- _Description of the task_: What is needed is every line of the data that includes the word "ทำสเต". Please copy each one.
---------- The input ----------
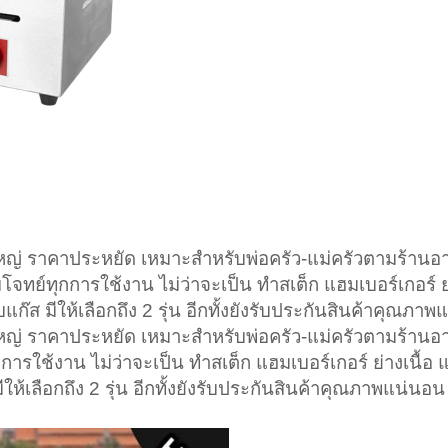
ญ่ ราคาประหยัด เหมาะสำหรับพ่อครัว-แม่ครัวตามร้านอ
โจทย์ทุกการใช้งาน ไม่ว่าจะเป็น ทำสเต็ก แฮมเบอร์เกอร์ ย
แก๊ส มีให้เลือกถึง 2 รุ่น อีกทั้งยังรับประกันสินค้าคุณภา
ญ่ ราคาประหยัด เหมาะสำหรับพ่อครัว-แม่ครัวตามร้านอ
การใช้งาน ไม่ว่าจะเป็น ทำสเต็ก แฮมเบอร์เกอร์ ย่างเนื้
ีให้เลือกถึง 2 รุ่น อีกทั้งยังรับประกันสินค้าคุณภาพแน่นอน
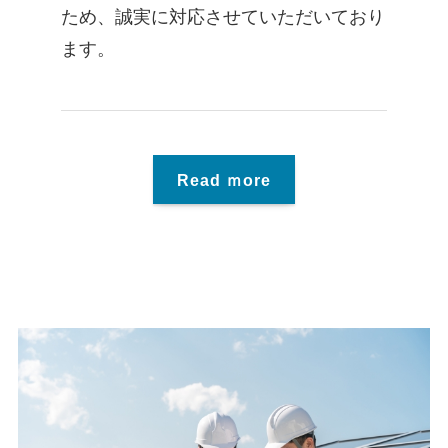
ため、誠実に対応させていただいており
ます。
Read ｍore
----------
- _Exercise result_:
โจทย์ทุกการใช้งาน ไม่ว่าจะเป็น ทำสเต็ก แฮมเบอร์เกอร์ ย
การใช้งาน ไม่ว่าจะเป็น ทำสเต็ก แฮมเบอร์เกอร์ ย่างเนื้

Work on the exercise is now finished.